Organisationsverschulden der OFD

 

Leitsatz (NV)

Auch bei einem seit Jahren praktizierten Postaustausch durch Boten zwischen der OFD und dem FG muß bei fristgebundenen Schriftsätzen eine individuelle Ausgangskontrolle bei der OFD gewährleistet sein. Wird dies zur Begründung eines Antrags der OFD auf Wiedereinsetzung in den vorigen Stand gegen die Versäumung der Revisionsfrist nicht ausreichend dargelegt und durch Vorlage präsenter Beweismittel glaubhaft gemacht, ist von einem die Wiedereinsetzung ausschließenden Organisationsverschulden auszugehen.

 

Normenkette

FGO §§ 56, 120 Abs. 1 S. 1

 

Tatbestand

Das Finanzgericht (FG) hat die Beklagte und Revisionsklägerin (Oberfinanzdirektion -- OFD --) unter Aufhebung der angefochtenen Verwaltungsentscheidungen dazu verurteilt, eine bestimmte verbindliche Zolltarifauskunft zu erlassen.

Das Urteil des FG ist der OFD am 16. Juli 1997 zugestellt worden. Mit Schriftsatz vom 13. August 1997, eingegangen beim FG am 19. August 1997, hat die OFD Revision gegen dieses Urteil eingelegt. Auf telefonische Nachfrage der OFD bestätigte die Senatsgeschäftsstelle dieser am 29. August 1997 das Eingangsdatum der Revision. Daraufhin beantragte die OFD mit Schriftsatz vom 4. September 1997, beim Bundesfinanzhof (BFH) am selben Tag eingegangen, ihr nach §56 der Finanzgerichtsordnung (FGO) Wiedereinsetzung in den vorigen Stand gegen die Versäumung der Revisionsfrist zu gewähren.

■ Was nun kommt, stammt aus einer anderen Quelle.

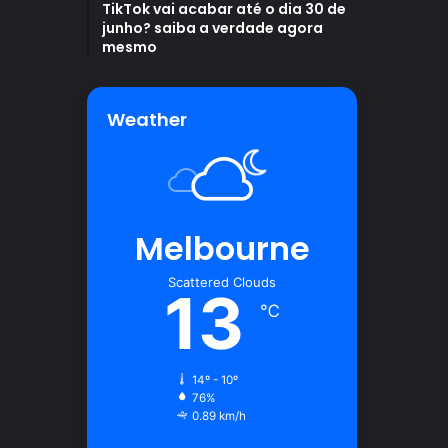
TikTok vai acabar até o dia 30 de
junho? saiba a verdade agora
mesmo
Weather
Melbourne
Scattered Clouds
13
℃
14º - 10º
76%
0.89 km/h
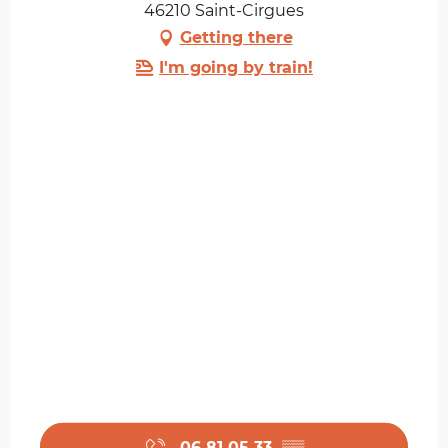
46210 Saint-Cirgues
Getting there
I'm going by train!
06 81 05 33
▒▒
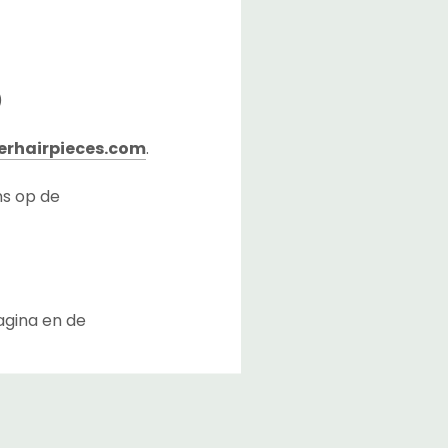
)
rhairpieces.com
.
ns op de
agina en de
lusief de overdrachttijd
n Nederland.
bij u aan te komen nadat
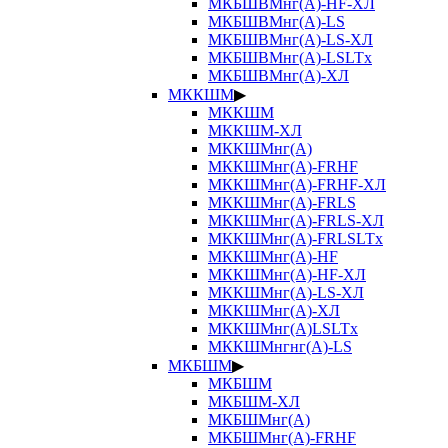
МКБШВМнг(А)-HF-ХЛ
МКБШВМнг(А)-LS
МКБШВМнг(А)-LS-ХЛ
МКБШВМнг(А)-LSLTx
МКБШВМнг(А)-ХЛ
МККШМ
▶
МККШМ
МККШМ-ХЛ
МККШМнг(А)
МККШМнг(А)-FRHF
МККШМнг(А)-FRHF-ХЛ
МККШМнг(А)-FRLS
МККШМнг(А)-FRLS-ХЛ
МККШМнг(А)-FRLSLTx
МККШМнг(А)-HF
МККШМнг(А)-HF-ХЛ
МККШМнг(А)-LS-ХЛ
МККШМнг(А)-ХЛ
МККШМнг(А)LSLTx
МККШМнгнг(А)-LS
МКБШМ
▶
МКБШМ
МКБШМ-ХЛ
МКБШМнг(А)
МКБШМнг(А)-FRHF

Zur Begründung bringt die OFD vor, sie sei ohne Verschulden an der Einhaltung der Frist gehindert gewesen, da die Revisionsschrift unter Beachtung der üblichen Postlaufzeiten im Postaustausch durch Boten zwischen dem FG und der OFD rechtzeitig in den Postausgang gegeben worden sei. Nachdem eine Sachbearbeiterin der OFD nach Einholen einer fachlichen Stellungnahme bei der Zolltechnischen Prüfungs- und Lehranstalt den Entwurf der Revisionsschrift am 12. August 1997 erstellt habe, sei die auf der Grundlage des Entwurfs am 13. August 1997 gefertigte Reinschrift von der Kanzlei der unterschriftsberechtigten Referentin zur Unterschrift vorgelegt und am selben Tag der Postausgangsstelle im Hause zugeleitet worden. Dies werde durch einen Abfertigungsvermerk vom 13. August 1997 auf dem zur Sachbearbeiterin zurückgeleiteten Entwurf bestätigt. Diese habe sowohl durch Vermerk auf dem Entwurf als auch mündlich die Kanzlei auf den Termin hingewiesen.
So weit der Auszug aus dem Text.